My Depression Experience
From Joy to Sorrow in a Matter of Moments
I’m a scientist by training. Back in 1977, I was doing work I loved at a national laboratory. Specifically, I was determining which algae lived in a freshwater lake and how many there were of each type. This involved looking through the microscope and identifying single-celled organisms, counting them, and then figuring out how to display the results in an interesting and meaningful way. This may not be everyone’s ideal job, but I just loved doing it. So there I was, both eyes glued to the two eyepieces of the microscope, consciously saying to myself “Everything is working out so well. I am doing work I really love, the kids are healthy & happy and so is my husband.” And then I noticed I was crying – tears were blurring my vision and running down my face. The strangest part was they weren’t tears of joy. I had gone from knowing everything was great to deep sadness in the space of a few minutes. What was going on here? And why was I crying?
Depression Connected to Other Health Issues
Well, that was the first hint that depression was in my future. Soon after that incident, I was diagnosed with hypoglycemia, to which I attributed the depression. The two are known to sometimes occur together. I solved the hypoglycemia by changing the way I ate: by cutting out sugar and most grains and having a protein-containing snack between meals. I got the hypoglycemia under control, but the depression came back all by itself.

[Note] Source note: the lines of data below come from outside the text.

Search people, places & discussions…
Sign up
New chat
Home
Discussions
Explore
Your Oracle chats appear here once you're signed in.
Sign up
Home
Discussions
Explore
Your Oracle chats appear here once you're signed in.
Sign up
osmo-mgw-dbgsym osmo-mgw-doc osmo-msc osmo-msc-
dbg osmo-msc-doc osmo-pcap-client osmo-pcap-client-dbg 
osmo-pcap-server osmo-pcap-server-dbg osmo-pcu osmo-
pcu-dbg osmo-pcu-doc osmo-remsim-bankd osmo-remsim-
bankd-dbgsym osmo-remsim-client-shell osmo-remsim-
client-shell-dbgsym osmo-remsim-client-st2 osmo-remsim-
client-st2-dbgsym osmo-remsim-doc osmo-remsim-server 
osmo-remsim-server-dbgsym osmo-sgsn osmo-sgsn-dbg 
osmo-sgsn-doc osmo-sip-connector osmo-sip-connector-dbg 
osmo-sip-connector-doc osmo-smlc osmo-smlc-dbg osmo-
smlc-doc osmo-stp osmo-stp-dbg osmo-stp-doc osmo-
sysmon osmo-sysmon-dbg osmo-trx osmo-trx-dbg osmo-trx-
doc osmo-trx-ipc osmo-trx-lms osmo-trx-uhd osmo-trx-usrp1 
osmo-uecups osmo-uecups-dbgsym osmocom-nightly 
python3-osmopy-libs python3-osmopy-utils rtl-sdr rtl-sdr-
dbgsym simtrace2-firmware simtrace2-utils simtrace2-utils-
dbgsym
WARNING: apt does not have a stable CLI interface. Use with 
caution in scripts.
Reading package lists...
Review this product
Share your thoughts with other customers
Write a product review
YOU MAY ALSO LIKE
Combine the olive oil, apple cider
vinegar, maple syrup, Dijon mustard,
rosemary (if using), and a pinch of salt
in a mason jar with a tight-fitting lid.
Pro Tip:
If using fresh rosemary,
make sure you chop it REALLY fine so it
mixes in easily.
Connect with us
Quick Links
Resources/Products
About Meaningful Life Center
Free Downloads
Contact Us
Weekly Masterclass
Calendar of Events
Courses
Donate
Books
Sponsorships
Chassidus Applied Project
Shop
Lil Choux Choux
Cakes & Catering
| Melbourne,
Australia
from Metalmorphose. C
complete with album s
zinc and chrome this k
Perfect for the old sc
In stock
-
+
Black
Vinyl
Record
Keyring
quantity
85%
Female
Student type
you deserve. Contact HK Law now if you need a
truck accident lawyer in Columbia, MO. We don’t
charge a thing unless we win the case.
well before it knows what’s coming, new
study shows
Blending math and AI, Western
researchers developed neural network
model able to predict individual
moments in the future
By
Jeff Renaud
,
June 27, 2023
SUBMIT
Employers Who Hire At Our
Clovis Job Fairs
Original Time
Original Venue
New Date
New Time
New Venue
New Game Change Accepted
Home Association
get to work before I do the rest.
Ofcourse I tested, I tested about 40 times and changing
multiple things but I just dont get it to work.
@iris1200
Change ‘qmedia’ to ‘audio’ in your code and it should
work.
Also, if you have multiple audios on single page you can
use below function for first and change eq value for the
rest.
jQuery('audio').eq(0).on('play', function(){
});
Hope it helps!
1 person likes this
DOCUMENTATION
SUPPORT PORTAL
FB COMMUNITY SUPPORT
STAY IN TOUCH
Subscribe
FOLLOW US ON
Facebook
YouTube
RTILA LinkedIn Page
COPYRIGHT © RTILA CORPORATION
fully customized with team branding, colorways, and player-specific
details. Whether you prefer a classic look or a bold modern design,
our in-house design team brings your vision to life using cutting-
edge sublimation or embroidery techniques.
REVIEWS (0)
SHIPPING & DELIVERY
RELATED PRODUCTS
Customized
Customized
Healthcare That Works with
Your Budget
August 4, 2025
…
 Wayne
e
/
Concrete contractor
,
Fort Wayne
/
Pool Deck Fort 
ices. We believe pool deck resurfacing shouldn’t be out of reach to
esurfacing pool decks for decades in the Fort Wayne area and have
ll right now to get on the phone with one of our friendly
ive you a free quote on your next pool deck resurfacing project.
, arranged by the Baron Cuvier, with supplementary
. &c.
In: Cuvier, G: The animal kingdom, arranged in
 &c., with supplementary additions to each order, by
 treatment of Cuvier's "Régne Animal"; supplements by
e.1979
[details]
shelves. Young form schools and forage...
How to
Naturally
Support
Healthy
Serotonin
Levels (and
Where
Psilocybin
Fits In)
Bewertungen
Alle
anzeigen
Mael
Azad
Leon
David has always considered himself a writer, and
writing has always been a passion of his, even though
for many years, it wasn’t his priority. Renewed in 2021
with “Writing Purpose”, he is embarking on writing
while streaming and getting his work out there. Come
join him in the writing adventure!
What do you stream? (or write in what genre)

Twenty Years of Depression
It was not a permanent feature of my life but would come and go, sometimes lasting weeks or even months. It took the joy out of life. I could feel it drag me down, so that the things that used to give me a little glow just didn’t anymore. Nothing seemed worth the effort, so although I kept doing my job and taking care of my family, it was only a bare bones effort. I didn’t do anything extra when I was depressed. This on-again, off-again depression went on for almost 20 years.
A Chemical Imbalance?
As I mentioned, I’m a scientist by training, a biologist, and so I wonder continually about cause and effect. If depression comes, where does it come from? If it disappears, why did it go? What was so noticeable to me was the lack of a reason for the depression. It just appeared, having nothing to do with what was going on in my life, although often I could find things that I was unhappy about. If I hadn’t had that crying jag at the microscope that day, I probably would have attributed the depression to troubles in my life. However, since I knew depression could appear without apparent cause, the only explanation I could find was a chemical imbalance. What could cause that?I know that the human body is very good at maintaining the status quo as long as it has the raw materials to work with. This made me wonder if perhaps I wasn’t providing the right raw materials in the form of food. What other raw materials does the body get besides food, air, and water? This had been the source with hypoglycemia, why not depression also?
The Need for Resolution
I realized the depression was getting worse when I noticed one evening that I was planning, in a very practical way, how I would kill myself when the time came. Once I noticed what I was thinking, I was appalled! I called the mental health professional I’d seen a couple of times earlier and said “Don’t let me stop seeing you until we solve this!” I was scared!Twice this happened, and the first time I found that by eliminating coffee, the depression went away. The second time, some serious reading led me to take the amino acid l-tyrosine which is part of all proteins. That also stopped the depression. This told me that food could really influence it, but I felt that I hadn’t found the final answer. Depression was still an on-again, off-again presence in my life.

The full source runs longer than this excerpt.